A recent report concluded that “even if the genetic risk for progeny from older fathers is slightly increased, the risk to the individual is low”.9
But as our appreciation of the genetic contribution to disease risk develops it seems probable that, if the current trends in timing of fatherhood continue, the consequences at a population level may nevertheless be worth considering further. The adverse health outcomes discussed here should be weighed up against potential social advantages for children born to older fathers who are more likely to have progressed in their career and to have achieved financial security. For example, data from the national child development study show that young fathers are more likely to come from economically disadvantaged families and to have lower educational attainment21
; the labour force survey22
found increasing income with age for men up to their early 40s. Socioeconomic factors such as educational level and occupation are currently associated with many health outcomes. For example people from less affluent backgrounds are less likely to use prenatal care services23
but more likely to give birth to premature or low birthweight infants.24
However, potential social disadvantages of increased paternal age should also be considered, such as less energetic parents and decreased likelihood of the child benefiting from long term relationships with grandparents. Furthermore, as it becomes more common for men to become parents in later adulthood, the current (relatively affluent) socioeconomic composition of older fathers will change, and therefore the relative socioeconomic advantages of having an older father are likely to diminish.
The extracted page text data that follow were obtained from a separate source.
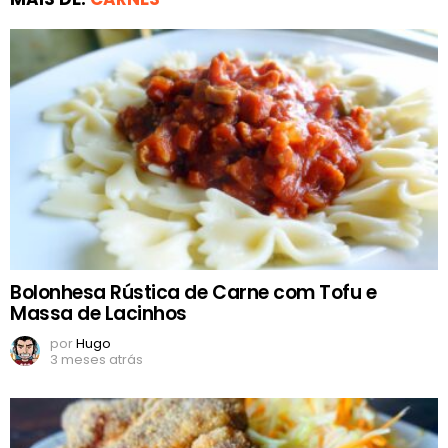
Bolonhesa Rústica de Carne com Tofu e
Massa de Lacinhos
por
Hugo
3 meses atrás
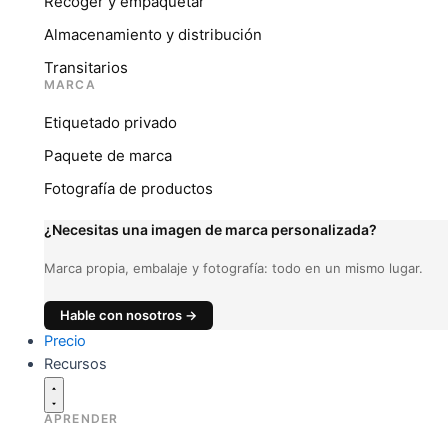
Recoger y empaquetar
Almacenamiento y distribución
Transitarios
MARCA
Etiquetado privado
Paquete de marca
Fotografía de productos
¿Necesitas una imagen de marca personalizada?
Marca propia, embalaje y fotografía: todo en un mismo lugar.
Hable con nosotros →
Precio
Recursos
APRENDER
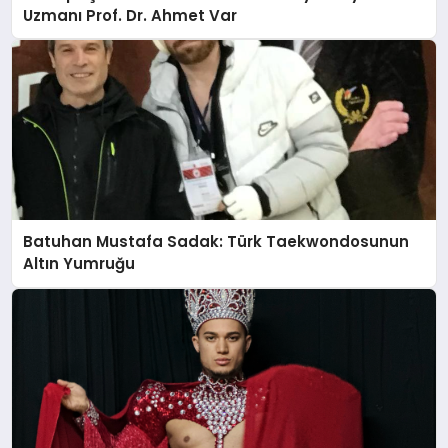
Uzmanı Prof. Dr. Ahmet Var
Batuhan Mustafa Sadak: Türk Taekwondosunun
Altın Yumruğu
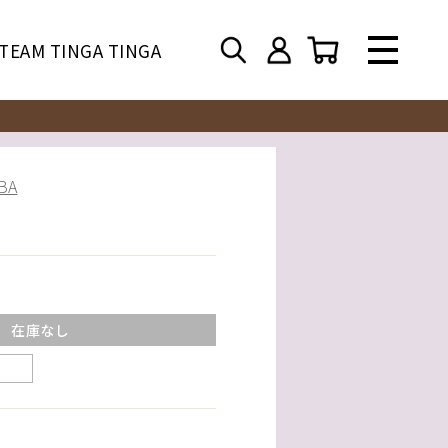
TEAM TINGA TINGA
BA
在庫なし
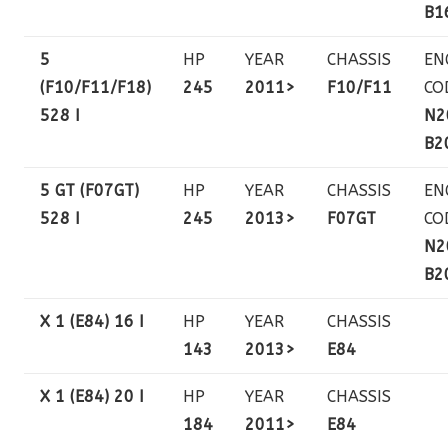
B1
5
HP
YEAR
CHASSIS
EN
(F10/F11/F18)
245
2011>
F10/F11
CO
528 I
N2
B2
5 GT (F07GT)
HP
YEAR
CHASSIS
EN
528 I
245
2013>
F07GT
CO
N2
B2
X 1 (E84) 16 I
HP
YEAR
CHASSIS
143
2013>
E84
X 1 (E84) 20 I
HP
YEAR
CHASSIS
184
2011>
E84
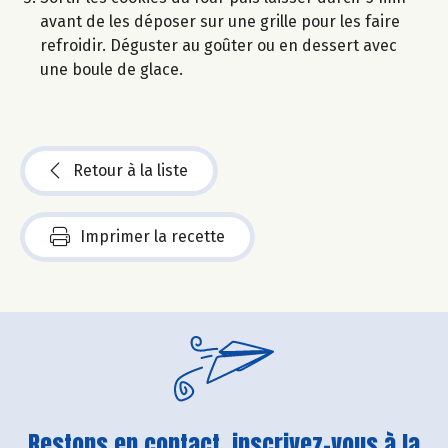
avant de les déposer sur une grille pour les faire
refroidir. Déguster au goûter ou en dessert avec
une boule de glace.
Retour à la liste
Imprimer la recette
Restons en contact, inscrivez-vous à la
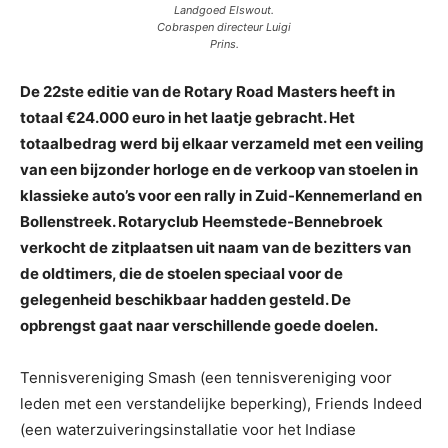
Landgoed Elswout.
Cobraspen directeur Luigi
Prins.
De 22ste editie van de Rotary Road Masters heeft in
totaal €24.000 euro in het laatje gebracht. Het
totaalbedrag werd bij elkaar verzameld met een veiling
van een bijzonder horloge en de verkoop van stoelen in
klassieke auto’s voor een rally in Zuid-Kennemerland en
Bollenstreek. Rotaryclub Heemstede-Bennebroek
verkocht de zitplaatsen uit naam van de bezitters van
de oldtimers, die de stoelen speciaal voor de
gelegenheid beschikbaar hadden gesteld. De
opbrengst gaat naar verschillende goede doelen.
Tennisvereniging Smash (een tennisvereniging voor
leden met een verstandelijke beperking), Friends Indeed
(een waterzuiveringsinstallatie voor het Indiase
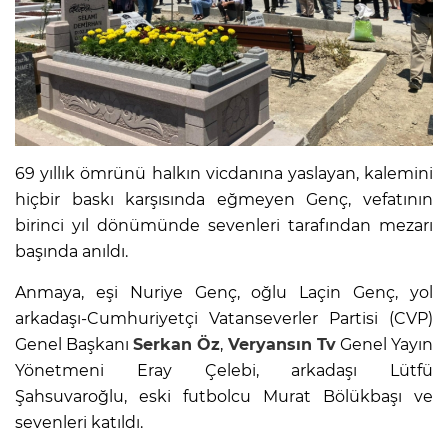
69 yıllık ömrünü halkın vicdanına yaslayan, kalemini
hiçbir baskı karşısında eğmeyen Genç, vefatının
birinci yıl dönümünde sevenleri tarafından mezarı
başında anıldı.
Anmaya, eşi Nuriye Genç, oğlu Laçin Genç, yol
arkadaşı-Cumhuriyetçi Vatanseverler Partisi (CVP)
Genel Başkanı
Serkan Öz
,
Veryansın Tv
Genel Yayın
Yönetmeni Eray Çelebi, arkadaşı Lütfü
Şahsuvaroğlu, eski futbolcu Murat Bölükbaşı ve
sevenleri katıldı.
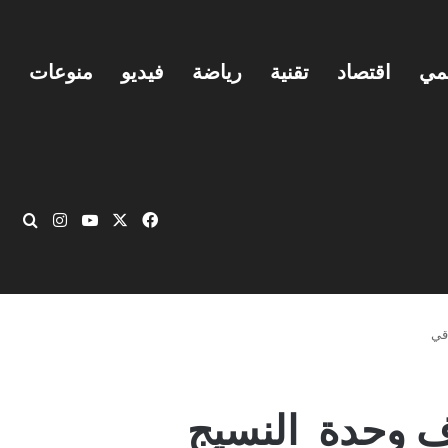
يمي
اقتصاد
تقنية
رياضة
فيديو
منوعات
‫X
فيسبوك
‫YouTube
انستقرام
بحث
قي
ف وحدة النسيج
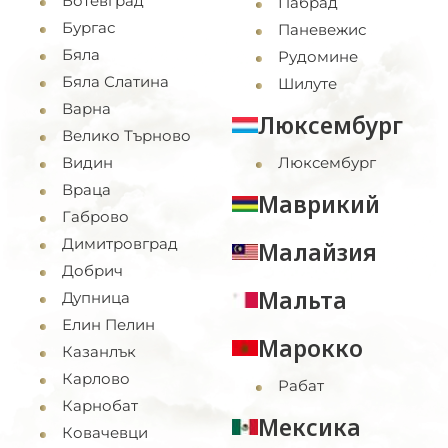
Ботевград
Пабрад
Бургас
Паневежис
Бяла
Рудомине
Бяла Слатина
Шилуте
Варна
Люксембург
Велико Търново
Видин
Люксембург
Враца
Маврикий
Габрово
Димитровград
Малайзия
Добрич
Мальта
Дупница
Елин Пелин
Марокко
Казанлък
Карлово
Рабат
Карнобат
Мексика
Ковачевци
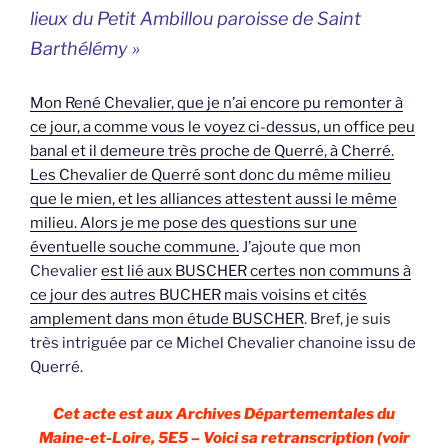
lieux du Petit Ambillou paroisse de Saint
Barthélémy »
Mon René Chevalier, que je n’ai encore pu remonter à
ce jour, a comme vous le voyez ci-dessus, un office peu
banal et il demeure très proche de Querré, à Cherré.
Les Chevalier de Querré sont donc du même milieu
que le mien, et les alliances attestent aussi le même
milieu. Alors je me pose des questions sur une
éventuelle souche commune.
J’ajoute que mon
Chevalier
est lié aux BUSCHER certes non communs à
ce jour des autres BUCHER mais voisins et cités
amplement dans mon étude BUSCHER
. Bref, je suis
très intriguée par ce Michel Chevalier chanoine issu de
Querré.
Cet acte est aux Archives Départementales du
Maine-et-Loire, 5E5 – Voici sa retranscription (voir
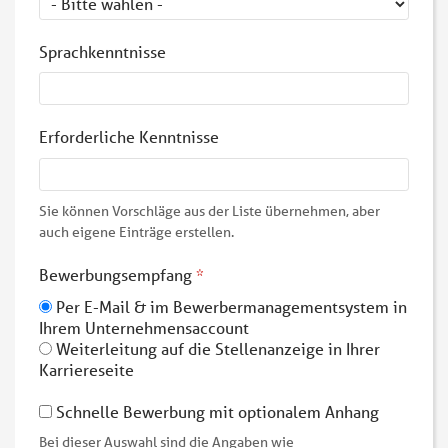
Sprachkenntnisse
Erforderliche Kenntnisse
Sie können Vorschläge aus der Liste übernehmen, aber
auch eigene Einträge erstellen.
Bewerbungsempfang
*
Per E-Mail & im Bewerbermanagementsystem in
Ihrem Unternehmensaccount
Weiterleitung auf die Stellenanzeige in Ihrer
Karriereseite
Schnelle Bewerbung mit optionalem Anhang
Bei dieser Auswahl sind die Angaben wie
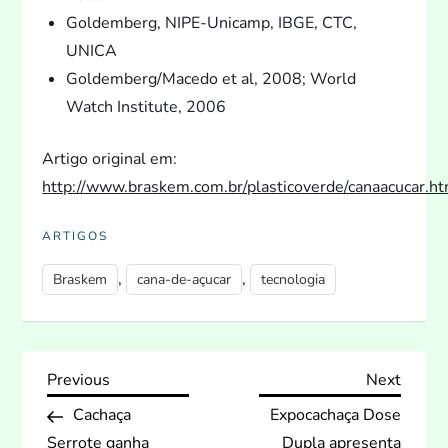
Goldemberg, NIPE-Unicamp, IBGE, CTC,
UNICA
Goldemberg/Macedo et al, 2008; World
Watch Institute, 2006
Artigo original em:
http://www.braskem.com.br/plasticoverde/canaacucar.h
ARTIGOS
,
,
Braskem
cana-de-açucar
tecnologia
N
Previous
Next
Previous
Next
Post
Post
Cachaça
Expocachaça Dose
a
Serrote ganha
Dupla apresenta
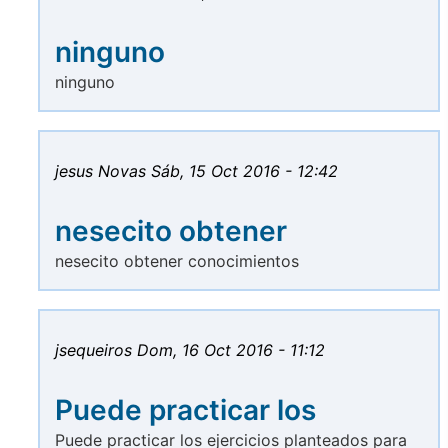
ninguno
ninguno
jesus Novas
Sáb, 15 Oct 2016 - 12:42
nesecito obtener
nesecito obtener conocimientos
jsequeiros
Dom, 16 Oct 2016 - 11:12
Puede practicar los
Puede practicar los ejercicios planteados para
An evaluation of various scenarios may help to determine an optimal period of fatherhood balancing the social and economic advantages for the offspring of delayed paternity against the corresponding small, but increasingly well reported, genetic disadvantages. Such an evaluation would inform policy. Possible interventions might include health promotion advising people about the risk of delaying childbearing or changes at a societal level (for example, family benefits, flexible working) that encourage couples to have children earlier rather than later.